The script should work just fine on any TelemetryHistograms.h from mozilla-central as of today; past revisions may require a bit of tweaking.
(Assignee)

Comment 5

5 years ago
Adding Harsha to point him at the scripts.

Comment 6

5 years ago
Thanks. Just to confirm if i checkout mozilla-central I don't need to apply your patch to TelemetryHistogram.h ?
(Assignee)

Comment 7

5 years ago
(In reply to schintalapani from comment #6)
> Thanks. Just to confirm if i checkout mozilla-central I don't need to apply
> your patch to TelemetryHistogram.h ?

That's correct.  Though if you checkout mozilla-central and apply the patch, you shouldn't need to use the conversion scripts, since the patch includes toolkit/components/telemetry/Histograms.json.  You can use that json file directly.

Comment 8

5 years ago
Comment on attachment 652839 [details] [diff] [review]
convert TelemetryHistograms.h to JSON

gen-histogram-data.py needs license boilerplate.
There no useful comments in the file. Having a general description near top would be handy.
Also need description various gotchas, ie distinction between 'BOOLEAN' and 'boolean'


For a followup bug:
I'm not sure a single histogram json is a great idea.

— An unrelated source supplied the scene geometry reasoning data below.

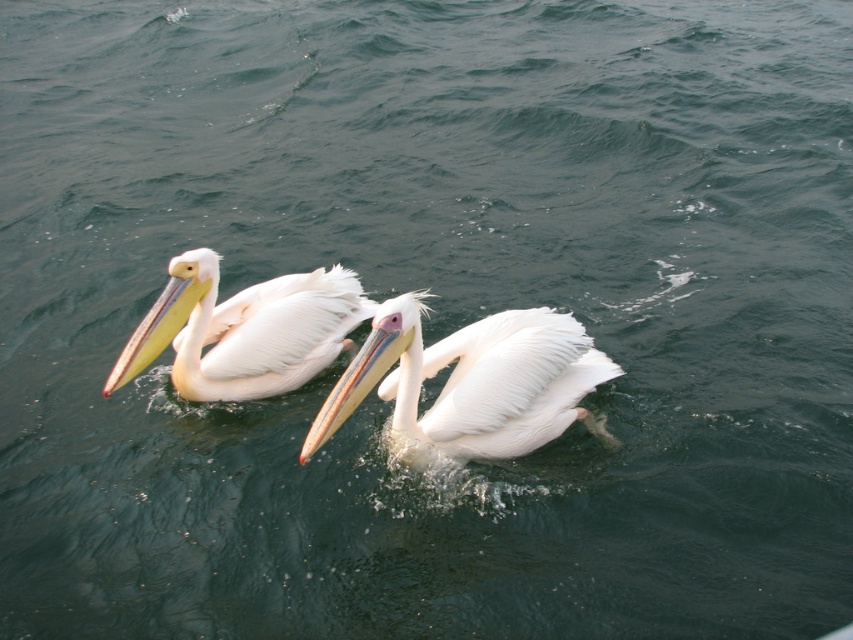 Question: Does white feathered pelican at center have a greater width compared to white matte pelican at left?

Choices:
 (A) yes
 (B) no

Answer: (A)

Question: In this image, where is white feathered pelican at center located relative to white matte pelican at left?

Choices:
 (A) above
 (B) below

Answer: (B)

Question: Which object appears farthest from the camera in this image?

Choices:
 (A) white feathered pelican at center
 (B) white matte pelican at left

Answer: (B)

Question: Is white feathered pelican at center bigger than white matte pelican at left?

Choices:
 (A) yes
 (B) no

Answer: (A) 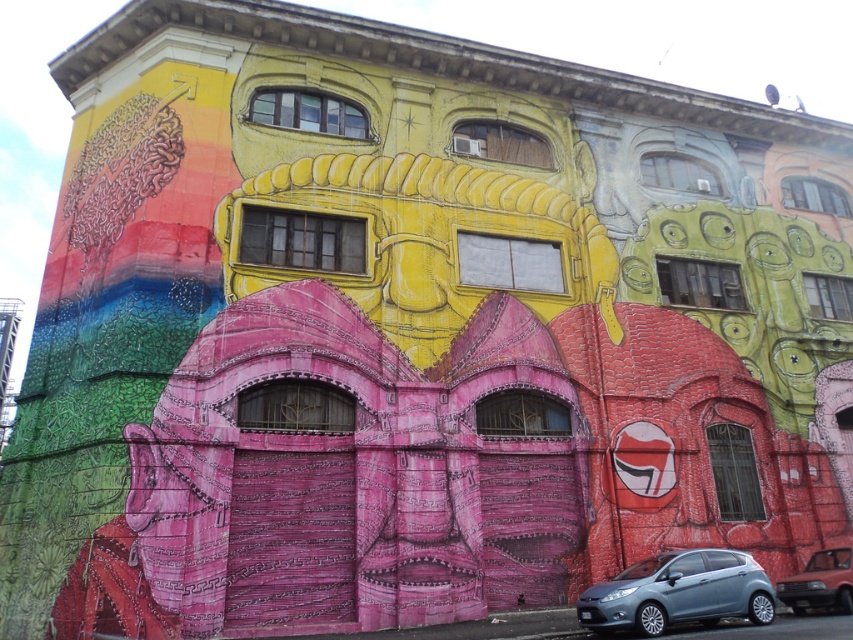 Which is more to the right, satin blue hatchback at lower center or metallic red car at lower right?

From the viewer's perspective, metallic red car at lower right appears more on the right side.

Who is shorter, satin blue hatchback at lower center or metallic red car at lower right?

metallic red car at lower right is shorter.

The image size is (853, 640). Identify the location of satin blue hatchback at lower center. (677, 593).

Identify the location of satin blue hatchback at lower center. Image resolution: width=853 pixels, height=640 pixels. (677, 593). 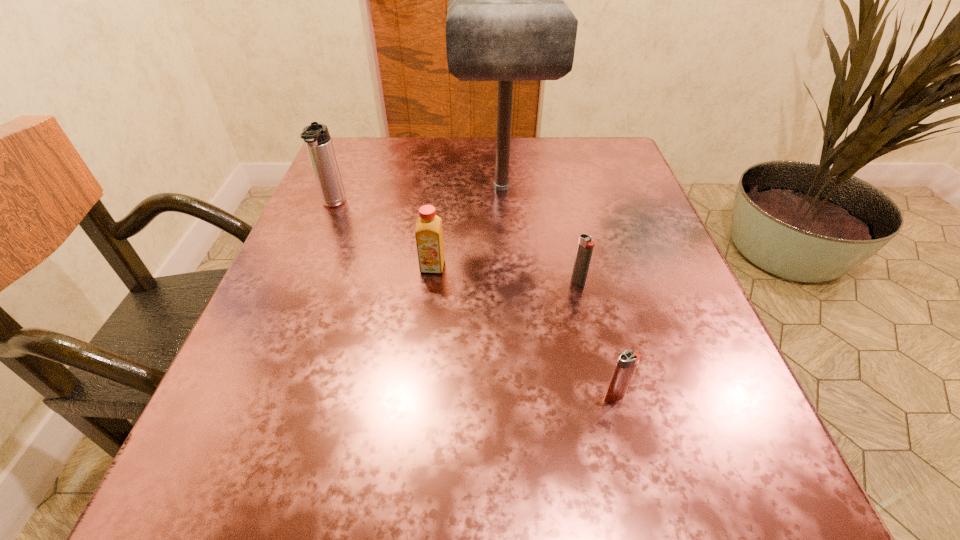 Image resolution: width=960 pixels, height=540 pixels. I want to click on free space between the nearest object and the leftmost object, so click(x=474, y=300).

Locate an element on the screen. vacant point located between the thermos bottle and the second nearest object is located at coordinates (456, 243).

Locate an element on the screen. The height and width of the screenshot is (540, 960). free space between the third object from left to right and the orange juice is located at coordinates (468, 227).

Select which object is the fourth closest to the third nearest object. Please provide its 2D coordinates. Your answer should be formatted as a tuple, i.e. [(x, y)], where the tuple contains the x and y coordinates of a point satisfying the conditions above.

[(627, 361)]

I want to click on object that is the third closest to the nearest object, so click(x=507, y=20).

This screenshot has width=960, height=540. Find the location of `vacant position in the image that satisfies the following two spatial constraints: 1. on the front side of the tallest object; 2. on the left side of the nearer igniter`. vacant position in the image that satisfies the following two spatial constraints: 1. on the front side of the tallest object; 2. on the left side of the nearer igniter is located at coordinates (516, 395).

At what (x,y) coordinates should I click in order to perform the action: click on free space in the image that satisfies the following two spatial constraints: 1. on the front and back of the third shortest object; 2. on the left side of the nearest object. Please return your answer as a coordinate pair (x, y). The width and height of the screenshot is (960, 540). Looking at the image, I should click on (418, 395).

I think we should break .jsons into a directory of their own and aggregate them based on various build flags.

For example,
cpp_guard stuff could just live on filename level, ala histograms.XP_WIN.json
We could still autogenerate networking histograms via the build system.
We can also better group related histograms in own files, do channel-specific histograms, etc.
Attachment #652839 - Flags: review?(taras.mozilla) → review-
(Assignee)

Comment 9

5 years ago
(In reply to Taras Glek (:taras) from comment #8)
> gen-histogram-data.py needs license boilerplate.

Ah, yes, license boilerplate.  Forgot about that.

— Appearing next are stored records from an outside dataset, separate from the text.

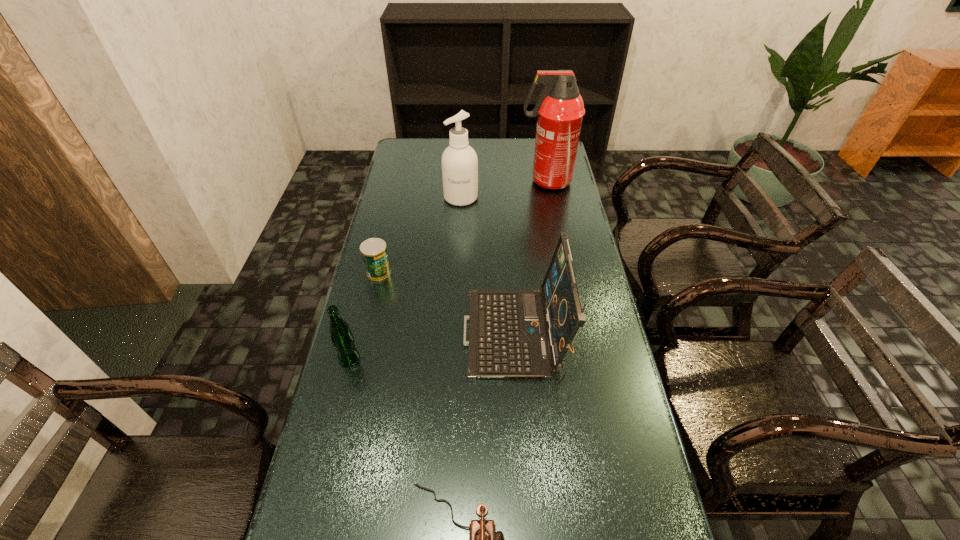 Locate an element on the screen. Image resolution: width=960 pixels, height=540 pixels. vacant space located 0.210m on the front-facing side of the fourth shortest object is located at coordinates pos(391,337).

You are a GUI agent. You are given a task and a screenshot of the screen. Output one action in this format:
    pyautogui.click(x=<x>, y=<y>)
    Task: Click on the vacant space located 0.100m on the front-facing side of the fourth shortest object
    This screenshot has height=540, width=960.
    Given the screenshot: What is the action you would take?
    click(x=429, y=337)

The image size is (960, 540). In order to click on blank space located 0.160m on the front-facing side of the fourth shortest object in this screenshot , I will do `click(408, 337)`.

At what (x,y) coordinates should I click in order to perform the action: click on vacant space located on the right of the third shortest object. Please return your answer as a coordinate pair (x, y). Looking at the image, I should click on (437, 359).

This screenshot has height=540, width=960. I want to click on vacant space located 0.310m on the back of the can, so pos(394,208).

Where is `beer bottle that is at the left edge`? beer bottle that is at the left edge is located at coordinates (342, 338).

This screenshot has width=960, height=540. I want to click on can that is at the left edge, so click(374, 253).

The image size is (960, 540). Find the location of `fire extinguisher present at the right edge`. fire extinguisher present at the right edge is located at coordinates (559, 110).

At what (x,y) coordinates should I click in order to perform the action: click on laptop computer that is at the right edge. Please return your answer as a coordinate pair (x, y). The width and height of the screenshot is (960, 540). Looking at the image, I should click on 512,334.

This screenshot has height=540, width=960. I want to click on vacant area at the far edge, so click(472, 143). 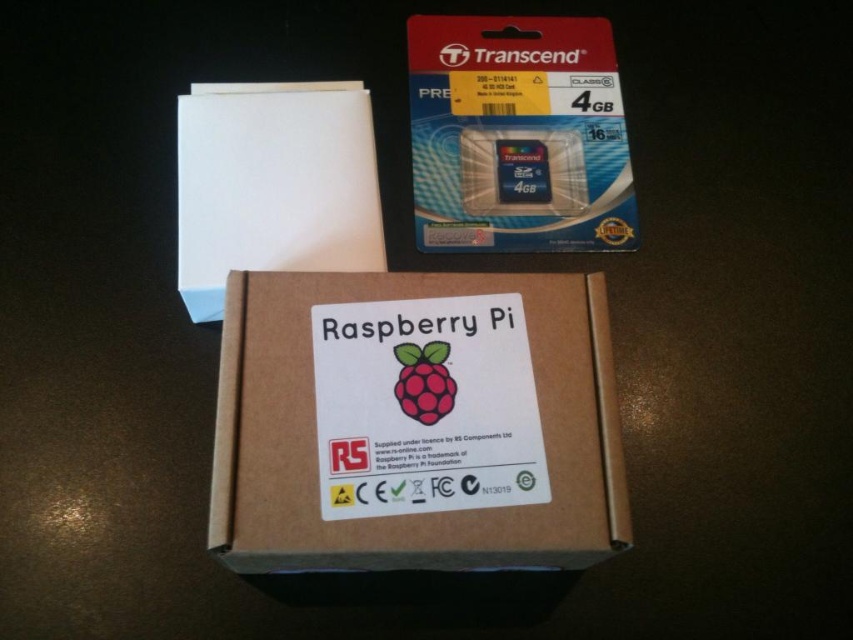 You are organizing a tech workshop and need to place the translucent plastic sd card at upper right and the matte plastic raspberry at center into a storage container. The container has a width of 18 inches. Can both items fit side by side horizontally without overlapping?

The distance between the translucent plastic sd card at upper right and the matte plastic raspberry at center is 17.73 inches. Since the container is 18 inches wide, there is enough space for both items to fit side by side without overlapping.

You are organizing items on a desk and need to place a new item between the brown cardboard box at center and the translucent plastic sd card at upper right. Based on their positions, where should you place the new item relative to the existing objects?

The brown cardboard box at center is in front of the translucent plastic sd card at upper right, so you should place the new item between them along the depth axis, behind the box but in front of the SD card.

> There no useful comments in the file. Having a general description near top
> would be handy.

I refuse to break convention with the many millions of lines of source code already in mozilla-central by addressing this concern. ;)

> Also need description various gotchas, ie distinction between 'BOOLEAN' and
> 'boolean'

That particular distinction will go away once all the appropriate histograms are converted to use HISTOGRAM_BOOLEAN.

> For a followup bug:
> I'm not sure a single histogram json is a great idea. I think we should
> break .jsons into a directory of their own and aggregate them based on
> various build flags.
> 
> For example,
> cpp_guard stuff could just live on filename level, ala histograms.XP_WIN.json
> We could still autogenerate networking histograms via the build system.
> We can also better group related histograms in own files, do
> channel-specific histograms, etc.

I'd have to think about this.  It seems like it would be useful to have as little build knowledge as necessary so that any processing of the JSON can be done without having to perform a full build.  Splitting things into individual files wouldn't necessarily go against that, but autogeneration via the build system would.  I suppose you could provide pushbutton scripts for such purposes, to be used via the build system and any other interested parties.

Comment 10

5 years ago
Comment on attachment 652839 [details] [diff] [review]
convert TelemetryHistograms.h to JSON

Please separate the mechanical .h->.json translation into own patch in future patches.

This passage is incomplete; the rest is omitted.